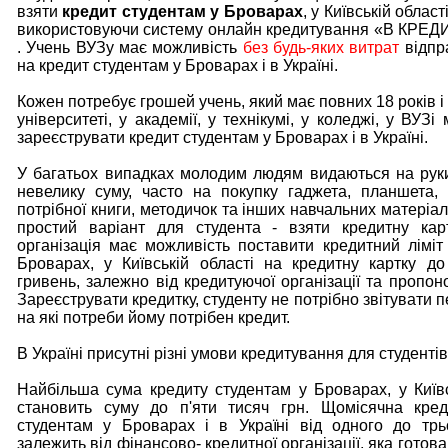
взяти
кредит студентам у Броварах
, у Київській області
використовуючи систему онлайн кредитування «В КРЕ
. Учень ВУЗу має можливість
без будь-яких витрат
відпр
на кредит студентам у Броварах і в Україні.
Кожен потребує грошей учень, який має повних 18 років і
університеті, у академії, у технікумі, у коледжі, у ВУЗі
зареєструвати кредит студентам у Броварах і в Україні.
У багатьох випадках молодим людям видаються на рук
невелику суму, часто на покупку гаджета, планшета,
потрібної книги, методичок та інших навчальних матеріа
простий варіант для студента - взяти кредитну кар
організація має можливість поставити кредитний ліміт
Броварах, у Київській області на кредитну картку до
гривень, залежно від кредитуючої організації та пропон
Зареєструвати кредитку, студенту не потрібно звітувати 
на які потреби йому потрібен кредит.
В Україні присутні різні умови кредитування для студентів
Найбільша сума кредиту студентам у Броварах, у Київс
становить суму до п'яти тисяч грн. Щомісячна кред
студентам у Броварах і в Україні від одного до трьо
залежить від фінансово- кредитної організації, яка готов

- - -

▸ **Problem**:
Check each line above for the word "кредитну" and copy every line that has it.

▸ **Output for this exercise**:
простий варіант для студента - взяти кредитну кар
Броварах, у Київській області на кредитну картку до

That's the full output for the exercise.